Poète français (Poitiers 1913 – Yvelines 2004).

Directeur (1932-1933) de la revue Jeunesse, il est membre fondateur de l'« école de Rochefort » en 1941. Sa poésie se veut « à hauteur d'homme » (Poèmes, 1934 ; le Goût du pain, 1937 ; les Moyens d'existence, 1950 ; Hors d'eau, 1968 ; les Mystères d'Éleusis, 1979 ; Mots d'excuse, 1989 ; Le spectacle continue, 1992). Romancier, il garde, dans une atmosphère onirique, un rythme poétique (le Chemin des dames, 1950 ; Une pie sur un tambour, 1980 ; Pension de famille, 1983). Essayiste, il a écrit sur Max Jacob (1948), Corbière (1951), Poe (1953), Cendrars (1955), Wagner (1960), Hugo (1961, 1966, 1984).

Rousset (David)

Écrivain français (Roanne 1912-Paris 1997).

Engagé en Espagne aux côtés des républicains, résistant, déporté, il a laissé un témoignage capital sur les camps de concentration nazis et sur l'« obstination caricaturale à vivre » (l'Univers concentrationnaire, 1945 ; les Jours de notre mort, 1946). Il fonda en 1948, avec Sartre, l'éphémère Rassemblement démocratique révolutionnaire (R.D.R.). Dénonciateur, dans le Figaro en 1949, des camps de concentration soviétiques, il fut rejeté quelque temps par l'intelligentsia de gauche.

Roussin (André)

Auteur dramatique français (Marseille 1911 – Paris 1987).

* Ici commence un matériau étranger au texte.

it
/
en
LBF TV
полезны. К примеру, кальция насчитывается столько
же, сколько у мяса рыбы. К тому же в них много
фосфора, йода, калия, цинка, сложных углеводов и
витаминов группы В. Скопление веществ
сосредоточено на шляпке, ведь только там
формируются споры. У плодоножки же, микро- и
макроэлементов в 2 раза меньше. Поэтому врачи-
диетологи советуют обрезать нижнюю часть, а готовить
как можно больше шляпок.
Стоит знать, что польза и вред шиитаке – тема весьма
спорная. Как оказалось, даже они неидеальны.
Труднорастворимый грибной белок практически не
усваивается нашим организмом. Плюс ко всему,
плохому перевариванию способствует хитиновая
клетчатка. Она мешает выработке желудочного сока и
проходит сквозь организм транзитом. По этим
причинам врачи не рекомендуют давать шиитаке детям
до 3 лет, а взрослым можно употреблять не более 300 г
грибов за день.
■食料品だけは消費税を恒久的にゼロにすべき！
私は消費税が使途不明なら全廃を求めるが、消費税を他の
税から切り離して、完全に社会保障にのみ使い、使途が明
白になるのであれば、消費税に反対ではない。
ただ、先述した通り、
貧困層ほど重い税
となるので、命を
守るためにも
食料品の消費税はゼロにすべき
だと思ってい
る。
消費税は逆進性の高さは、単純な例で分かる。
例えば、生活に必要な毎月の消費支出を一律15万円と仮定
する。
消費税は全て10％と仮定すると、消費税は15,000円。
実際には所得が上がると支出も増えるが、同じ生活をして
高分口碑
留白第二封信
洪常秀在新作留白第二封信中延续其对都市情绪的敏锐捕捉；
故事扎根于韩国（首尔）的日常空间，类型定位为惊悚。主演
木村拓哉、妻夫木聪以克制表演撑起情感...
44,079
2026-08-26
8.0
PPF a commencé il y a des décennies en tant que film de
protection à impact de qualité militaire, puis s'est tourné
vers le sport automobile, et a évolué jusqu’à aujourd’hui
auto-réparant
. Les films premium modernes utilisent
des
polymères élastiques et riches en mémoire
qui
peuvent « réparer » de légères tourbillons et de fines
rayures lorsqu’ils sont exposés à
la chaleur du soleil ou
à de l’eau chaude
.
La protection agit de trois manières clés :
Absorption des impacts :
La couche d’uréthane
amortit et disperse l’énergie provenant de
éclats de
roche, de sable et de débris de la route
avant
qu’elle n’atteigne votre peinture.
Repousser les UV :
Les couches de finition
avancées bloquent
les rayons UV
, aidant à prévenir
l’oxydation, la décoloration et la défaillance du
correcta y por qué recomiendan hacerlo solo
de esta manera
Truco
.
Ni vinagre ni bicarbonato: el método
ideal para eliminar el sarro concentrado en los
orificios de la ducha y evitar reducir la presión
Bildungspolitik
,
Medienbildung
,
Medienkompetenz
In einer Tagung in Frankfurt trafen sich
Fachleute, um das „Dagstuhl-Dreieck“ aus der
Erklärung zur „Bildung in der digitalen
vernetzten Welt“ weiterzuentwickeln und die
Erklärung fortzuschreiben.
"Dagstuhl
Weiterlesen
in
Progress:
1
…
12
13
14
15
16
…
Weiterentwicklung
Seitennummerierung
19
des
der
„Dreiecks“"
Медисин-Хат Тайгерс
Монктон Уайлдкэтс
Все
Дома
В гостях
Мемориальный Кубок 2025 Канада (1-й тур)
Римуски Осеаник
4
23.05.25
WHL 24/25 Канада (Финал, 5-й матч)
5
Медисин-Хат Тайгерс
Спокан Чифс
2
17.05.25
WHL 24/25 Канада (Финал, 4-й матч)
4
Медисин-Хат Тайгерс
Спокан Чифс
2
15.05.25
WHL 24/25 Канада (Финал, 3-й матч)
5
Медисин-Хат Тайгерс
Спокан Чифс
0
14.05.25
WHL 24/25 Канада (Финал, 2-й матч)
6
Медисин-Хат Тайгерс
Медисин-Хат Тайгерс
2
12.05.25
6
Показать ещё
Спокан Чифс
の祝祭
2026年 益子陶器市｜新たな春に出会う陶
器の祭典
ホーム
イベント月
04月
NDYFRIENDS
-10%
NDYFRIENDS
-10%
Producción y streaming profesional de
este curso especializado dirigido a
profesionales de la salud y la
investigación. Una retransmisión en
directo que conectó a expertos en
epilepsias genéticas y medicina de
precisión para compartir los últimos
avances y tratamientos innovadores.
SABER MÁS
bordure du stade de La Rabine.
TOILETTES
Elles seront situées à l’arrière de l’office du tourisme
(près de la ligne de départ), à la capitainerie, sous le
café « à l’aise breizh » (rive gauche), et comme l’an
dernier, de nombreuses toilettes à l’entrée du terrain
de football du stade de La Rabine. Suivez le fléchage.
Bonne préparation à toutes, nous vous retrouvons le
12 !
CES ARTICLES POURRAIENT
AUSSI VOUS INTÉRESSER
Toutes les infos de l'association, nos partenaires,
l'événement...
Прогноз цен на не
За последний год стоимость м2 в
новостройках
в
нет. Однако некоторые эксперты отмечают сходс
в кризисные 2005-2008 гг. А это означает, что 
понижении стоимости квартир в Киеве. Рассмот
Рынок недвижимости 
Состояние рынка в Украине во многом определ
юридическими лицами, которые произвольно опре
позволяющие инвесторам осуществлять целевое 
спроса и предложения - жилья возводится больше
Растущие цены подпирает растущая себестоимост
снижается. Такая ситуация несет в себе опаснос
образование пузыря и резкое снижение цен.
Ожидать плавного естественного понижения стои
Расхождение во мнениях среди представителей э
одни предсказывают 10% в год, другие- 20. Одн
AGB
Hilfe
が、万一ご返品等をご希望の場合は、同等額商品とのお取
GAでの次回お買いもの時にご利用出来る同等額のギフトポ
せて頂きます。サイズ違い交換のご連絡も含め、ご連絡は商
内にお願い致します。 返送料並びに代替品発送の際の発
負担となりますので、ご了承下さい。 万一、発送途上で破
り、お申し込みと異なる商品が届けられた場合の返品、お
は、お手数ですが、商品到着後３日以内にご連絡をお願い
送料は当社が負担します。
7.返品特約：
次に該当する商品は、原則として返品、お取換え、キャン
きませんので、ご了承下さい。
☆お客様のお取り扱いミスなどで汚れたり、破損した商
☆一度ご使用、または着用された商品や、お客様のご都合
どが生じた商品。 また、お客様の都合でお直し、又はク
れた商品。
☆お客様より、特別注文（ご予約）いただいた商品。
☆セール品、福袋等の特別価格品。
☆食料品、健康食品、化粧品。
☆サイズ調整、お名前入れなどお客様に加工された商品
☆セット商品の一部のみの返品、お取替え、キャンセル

Fondateur de la compagnie du Rideau gris, il débute comme dramaturge avec Am-stram-gram (1943). La Petite Hutte (1947) l'impose comme maître du théâtre de boulevard : sentimentalité, drôlerie, satire légère sont les ingrédients d'une recette éprouvée (les Œufs de l'autruche, 1948 ; Nina, 1949 ; la Mamma, 1957 ; Un amour qui ne finit pas, 1963 ; la Locomotive, 1966 ; la Claque, 1972 ; La vie est trop courte, 1981). Cible du « nouveau théâtre », il a défendu sa conception de la scène dans Lettre sur le théâtre d'aujourd'hui (1965) et évoqué sa carrière dans le Rideau rouge (1982), Rideau gris et Habit vert (1983).

Roux (Dominique de)

Écrivain français (Boulogne-Billancourt 1935 – Suresnes 1977).

Il fonda les Cahiers de l'Herne (1961), et fit connaître Gombrowicz. Aventurier (le Cinquième Empire, 1977), pamphlétaire (le Sabot de Denver, 1968), il écrivait sous le patronage des « intercesseurs », Pound, Bernanos, Musil, Céline (la Mort de L. F. Céline, 1967). Poète aphoristique (le Gravier des vies perdues, 1974), il est le romancier caustique de l'Harmonika-Zug (1963) et de la Jeune Fille au ballon rouge (1978).